1. Field of the Invention
The present invention relates to an electrolyzed water generator which produces acidic and alkaline electrolyzed water, by electrolyzing raw water fed into a pair of electrolysis chambers arranged opposite to each other through an ion permeable diaphragm, and by applying a voltage to a pair of electrodes respectively arranged in the electrolysis chambers in a manner sandwiching the diaphragm. More specifically, the present invention relates to an electrolytic cell in the electrolyzed water generator.
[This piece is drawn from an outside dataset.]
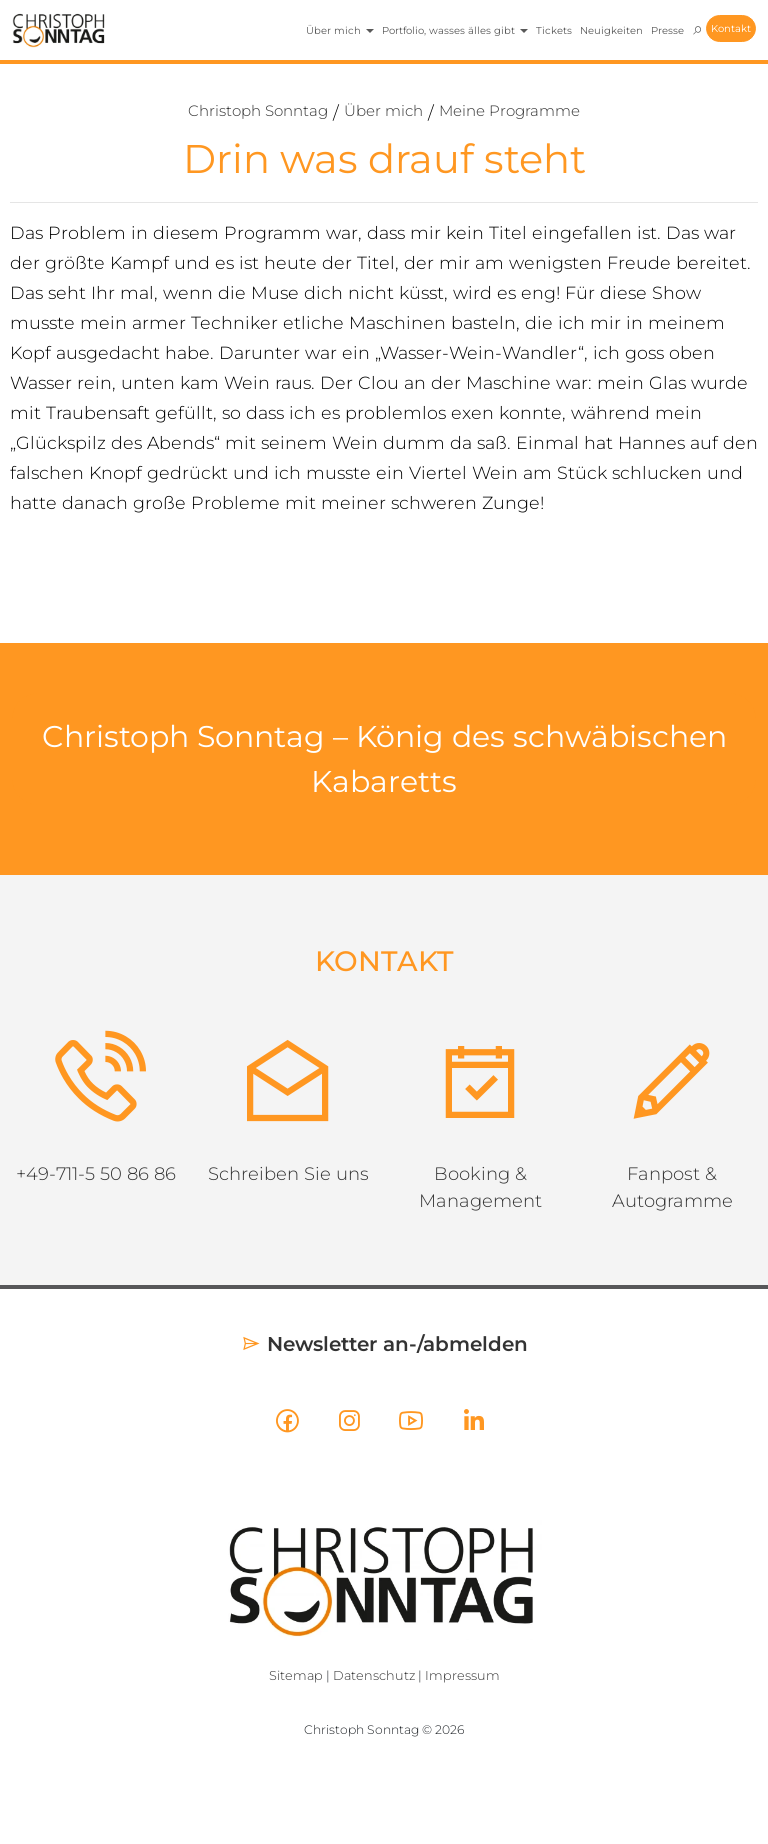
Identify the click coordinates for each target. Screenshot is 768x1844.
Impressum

2. Description of the Related Art
There is known an electrolyzed water generator which produces electrolyzed water by use of an electrolytic cell comprising a pair of electrolysis chambers arranged opposite to each other through an ion permeable diaphragm and a pair of electrodes respectively arranged in the electrolysis chambers in a manner sandwiching the diaphragm. In the electrolyzed water generator, electrolyte-containing raw water is fed into each of the electrolysis chambers, the raw water is electrolyzed by applying a voltage to the pair of electrodes, and consequently, acidic electrolyzed water can be produced in the anodic electrolysis chamber, and on the other hand, alkaline electrolyzed water can be produced in the cathodic electrolysis chamber.
In the electrolytic cell in the electrolyzed water generator, the electrodes are each arranged usually with a space from the diaphragm. However, in this structure, the electrodes arranged in a manner sandwiching the diaphragm are separated from each other with a large space therebetween, and hence the electric resistance between the electrodes is large, resulting in a problem that the electrolysis efficiency in relation to the applied electric power is low.
For the purpose of solving the above described problem, for example, there has been proposed an electrolytic cell in which the electrodes are separated from each other with a reduced space by bringing the diaphragm into contact with the electrodes each formed by laminating a porous electrode material made of a plain-woven wire mesh and a punched metal sheet (for example, see Japanese Patent Laid-Open No. 2001-73177). According to this electrolytic cell, raw water is made to circulate inside the porous electrode material, and consequently the contact area between the raw water and each of the electrodes can be made large. In addition, according to this electrolytic cell, the electrolysis efficiency can be improved to some extent in relation to the applied electric power.
However, in the electrolytic cell disclosed in the above publication, the circulation resistance is large, and hence when the amount of electrolyzed water produced in a unit time is increased, the equipment concerned inevitably becomes large insize. The mentioned large circulation resistance is caused by the fact that raw water is made to circulate inside the porous electrode material.
Under these circumstances, the present inventors have proposed an electrolytic cell in which a pair of electrodes are formed so as to respectively adhere to both surfaces of an ion permeable diaphragm, and there is used a membrane-electrode assembly in which the electrodes themselves are provided with ion permeability (see Japanese Patent Laid-Open Nos. 2005-144239 and 2005-144240). According to the membrane-electrode assembly, only the diaphragm intervenes between both electrodes, so that the electrolysis efficiency in relation to the applied electric power can be enhanced, and in addition, the equipment can be downsized.
However, in the above described membrane-electrode assembly, it is not easy to connect lead wires to the electrodes, and it is not easy to supply electric power through the lead wires. It is possible to make current collectors, in place of the lead wires, in contact with the surfaces of the electrodes. However, when the electrodes are formed of a porous material having fine pores, namely, so-called a microporous material, the surface resistance of the electrodes is high. Accordingly, even when the current collectors are brought into contact with the electrode surfaces, it is not easy to supply electric power from the current collectors to the electrodes, and hence further improvement is desired.